Why no widgets palette? The variant assumes the page tree already exists — buyer's customers / hosts created the page elsewhere (CMS, AI generator, template seeder). The cookbook's job here is to teach "edit what's on the canvas", not "add new blocks from scratch". If your buyers need to add blocks too, pick 3-compact-3col (inline palette) or 4-rich-3col-header (inline palette + header chrome). The widgetsContainer: null here exercises the W6.A.A.1 null-tolerance contract — engine skips the palette mount cleanly.

Why does the floating panel use position: absolute instead of fixed? Absolute anchors to the wrapper (which is position: relative), so the panel scrolls with the page when the buyer scrolls past the editor — same way an inline column does. fixed would pin the panel to the viewport and float it over unrelated page content below the wrapper, which breaks the "this is one editor area" mental model. If your host page IS a single full-bleed editor (no scrolling siblings), swap to fixed + adjust the inset values to viewport coordinates.

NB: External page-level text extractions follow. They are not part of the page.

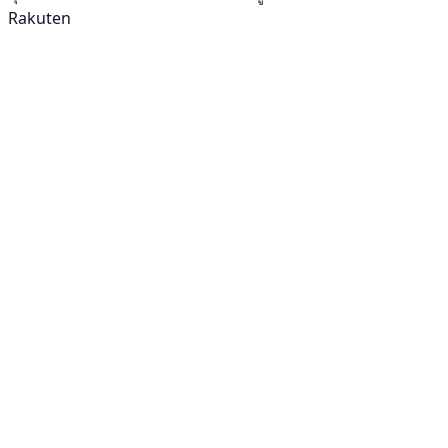
Rakuten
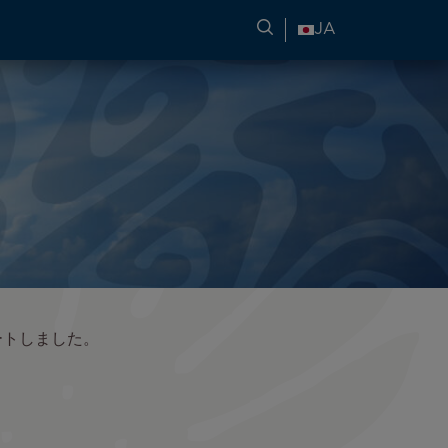
旅行情報の検索
JA
ートしました。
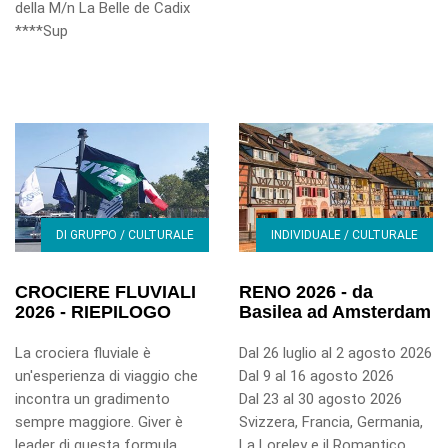
della M/n La Belle de Cadix
****Sup
DI GRUPPO / CULTURALE
INDIVIDUALE / CULTURALE
CROCIERE FLUVIALI
RENO 2026 - da
2026 - RIEPILOGO
Basilea ad Amsterdam
La crociera fluviale è
Dal 26 luglio al 2 agosto 2026
un'esperienza di viaggio che
Dal 9 al 16 agosto 2026
incontra un gradimento
Dal 23 al 30 agosto 2026
sempre maggiore. Giver è
Svizzera, Francia, Germania,
leader di questa formula
La Loreley e il Romantico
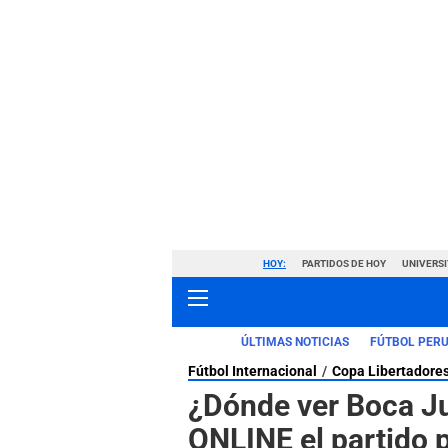
HOY:
PARTIDOS DE HOY
UNIVERSI
ÚLTIMAS NOTICIAS
FÚTBOL PER
Fútbol Internacional
Copa Libertadore
¿Dónde ver Boca Ju
ONLINE el partido 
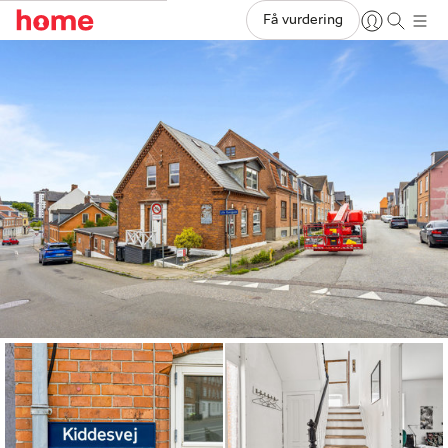
Få vurdering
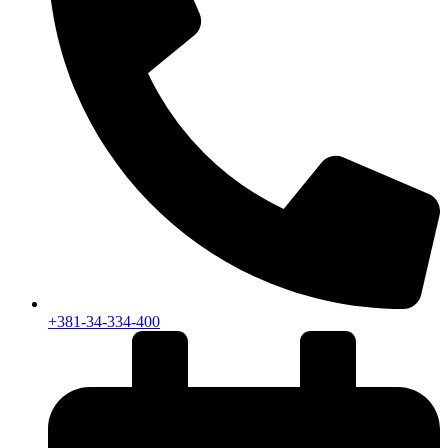
+381-34-334-400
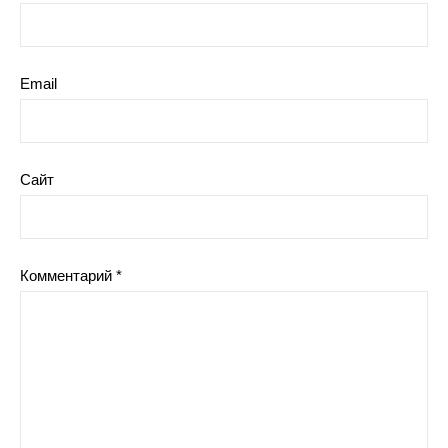
Email
Сайт
Комментарий
*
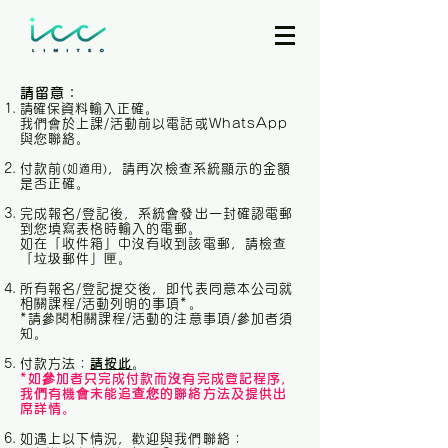
請留意：
​請確保資料輸入正確。
我們會於上課/活動前以電話或WhatsApp
與您聯絡。​
付款
前
，請再次檢查系統顯示的金額
(如適用)
是否正確。
完成報名/登記後，系統會發出一封確認電郵
到您填寫表格時輸入的電郵。
如在「收件箱」中沒有收到該電郵，請檢查
「垃圾郵件」匣。
​所有報名/登記提交後，即代表同意本公司就
相關課程/活動列明的事項*。
*請參閱相關課程/活動的注意事項/參加者須
知。
付款方法：
請按此
。​
*如參加者只完成付款而沒有完成登記程序，
我們有機會未能追查您的聯絡方法及提供出
席詳情。
如遇上以下情況，歡迎與我們聯絡：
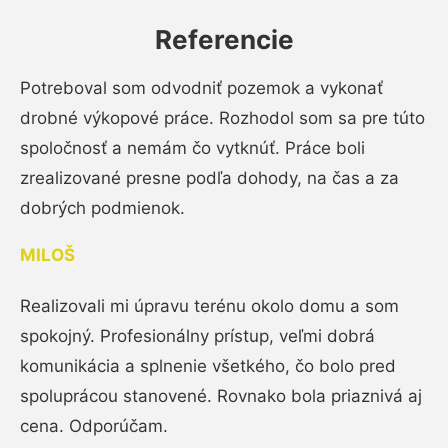
Referencie
Potreboval som odvodniť pozemok a vykonať
drobné výkopové práce. Rozhodol som sa pre túto
spoločnosť a nemám čo vytknúť. Práce boli
zrealizované presne podľa dohody, na čas a za
dobrých podmienok.
MILOŠ
Realizovali mi úpravu terénu okolo domu a som
spokojný. Profesionálny prístup, veľmi dobrá
komunikácia a splnenie všetkého, čo bolo pred
spoluprácou stanovené. Rovnako bola priaznivá aj
cena. Odporúčam.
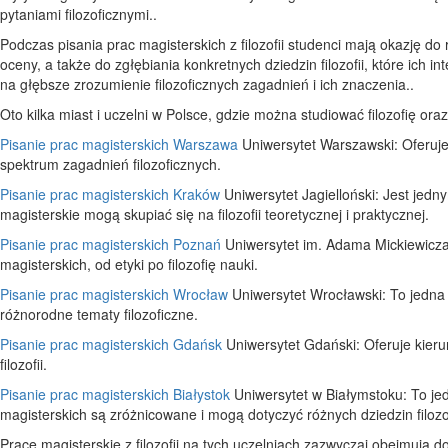
pytaniami filozoficznymi..
Podczas pisania prac magisterskich z filozofii studenci mają okazję do 
oceny, a także do zgłębiania konkretnych dziedzin filozofii, które ich i
na głębsze zrozumienie filozoficznych zagadnień i ich znaczenia..
Oto kilka miast i uczelni w Polsce, gdzie można studiować filozofię ora
Pisanie prac magisterskich Warszawa
Uniwersytet Warszawski: Oferuje 
spektrum zagadnień filozoficznych.
Pisanie prac magisterskich Kraków
Uniwersytet Jagielloński: Jest jedn
magisterskie mogą skupiać się na filozofii teoretycznej i praktycznej.
Pisanie prac magisterskich Poznań
Uniwersytet im. Adama Mickiewicza:
magisterskich, od etyki po filozofię nauki.
Pisanie prac magisterskich Wrocław
Uniwersytet Wrocławski: To jedna z
różnorodne tematy filozoficzne.
Pisanie prac magisterskich Gdańsk
Uniwersytet Gdański: Oferuje kierunek
filozofii.
Pisanie prac magisterskich Białystok
Uniwersytet w Białymstoku: To jed
magisterskich są zróżnicowane i mogą dotyczyć różnych dziedzin filozof
Prace magisterskie z filozofii na tych uczelniach zazwyczaj obejmują do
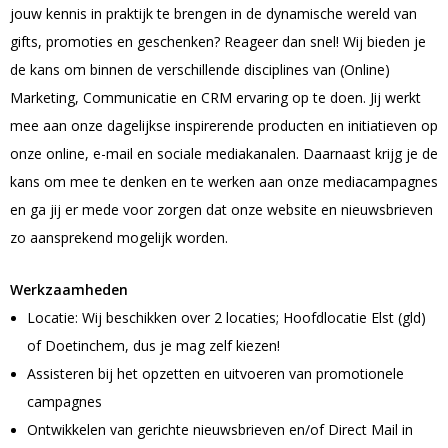
jouw kennis in praktijk te brengen in de dynamische wereld van
Bodywarmers
Nagelverzorging
gifts, promoties en geschenken? Reageer dan snel! Wij bieden je
Mokken
NoodPakket
Rugtassen
Stoffen sleutelhangers (Keytags)
Draagtassen
Camera's
Pepermunt blikjes
Teken & Kleuren sets
Standaard paraplu's
Craft Teamwear
de kans om binnen de verschillende disciplines van (Online)
Bestsellers automotive
Borrelpakketten
Koeltassen
Metalen sleutelhangers
Full color mokken
Boodschappentassen
Computer accessoires
Pepermunt overig
Kinderschrijfwaren
Golfparaplu's
Marketing, Communicatie en CRM ervaring op te doen. Jij werkt
BESTSELLER
POPULAIR
mee aan onze dagelijkse inspirerende producten en initiatieven op
Mutsen & Beanies
Duurzame pakketten
Sport & reistassen
2D & 3D sleutelhangers
Koffiemokken
Opvouwbare boodschappentassen
Standaards en houders
Markeer stiften
Stormparaplu's
Parkeerschijven
onze online, e-mail en sociale mediakanalen. Daarnaast krijg je de
Koeken
kans om mee te denken en te werken aan onze mediacampagnes
Brievenbuspakketten
Documenten & laptoptassen
Mutsen
Krijtmokken
Potloden
Opvouwbare paraplu's
Ijskrabbers
HOT
HOT
en ga jij er mede voor zorgen dat onze website en nieuwsbrieven
Tassen
Sport & vrije tijd
USB-Sticks
Koekblikken & Stroopwafels in blik
zo aansprekend mogelijk worden.
Koffie & thee pakketten
Papieren geschenk tassen
Beanie's
Emaille mokken
Regenponcho's
Laders & houders
Notitieboeken
Rugtassen
Sporttassen
USB Creditcard
Gluten vrije stroopwafels
Pubquiz & Spelpakketten
Kerstmutsen
Regenjassen
Auto zonwering
Werkzaamheden
Duurzame kantoorartikelen
Drinkbekers
Papieren Tassen
Koeltassen
USB Sleutel
Vegan koeken
Softcover notitieboeken
Locatie: Wij beschikken over 2 locaties; Hoofdlocatie Elst (gld)
WK oranje pakketten
Hoofdbanden
Paraplu's overig
Autoparfum
of Doetinchem, dus je mag zelf kiezen!
Agenda's
Tassen met koord
Koffie & Americano bekers
Schoenentassen
USB Twister
Koffiekoekjes
Hardcover notitieboeken
POPULAIR
Assisteren bij het opzetten en uitvoeren van promotionele
Overige headwear
Opbergen
campagnes
Wellness
Spellen
Notitieboeken
Stanley drinkbekers
Waterbestendige tassen
USB-Sticks
Moleskine Notitieboeken
POPULAIR
Ontwikkelen van gerichte nieuwsbrieven en/of Direct Mail in
Auto accessoires overig
Overig
Diverse snoepwaren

Why does the panel cap at calc(100% - var(--bjs-space-5)) max-height? The Settings panel renders one set of controls per element type (Image · Heading · Button etc.); on tall elements with many format controls (e.g. Image with all four corner radii + alt text + alignment), the panel can overflow. Capping max-height + inner overflow: auto makes the panel scroll its content rather than push past the wrapper's bottom edge. Drop the cap if you want the panel to grow to its natural content size — but accept that on small viewports it can extend below the canvas fold.

Why setMode('design') after load()? The engine boots in 'preview' mode (read-only WYSIWYG); a viewer-mostly UX still expects clicks on canvas elements to surface settings, which requires design mode. The "edit in place" framing applies to the chrome silhouette, not to the engine's internal mode — internally, the canvas is always in design mode while the buyer is on the page. (See 4-rich-3col-header's notes for the full discovery — boot mode + Preview-toggle pattern.)

Where do the four window.* globals come from? The host page renders them server-side. In this demo, _partials/example.php calls ThemeRegistry::resolveBundle('default', 'master/sample/email/AboutOurServices') and emits the four named globals before init.js loads. In your own project, render them from any backend — only the four names matter to the engine. See Quickstart for the canonical pattern.

Want a wider settings panel? Adjust the width rule in style.css. The default 280 px matches the format-control widths the engine uses internally; wider gives more room for long-form labels and dual-pane controls (e.g. spacing-around-the-box). Narrower is fine too if your host has limited canvas width — the panel's controls re-flow.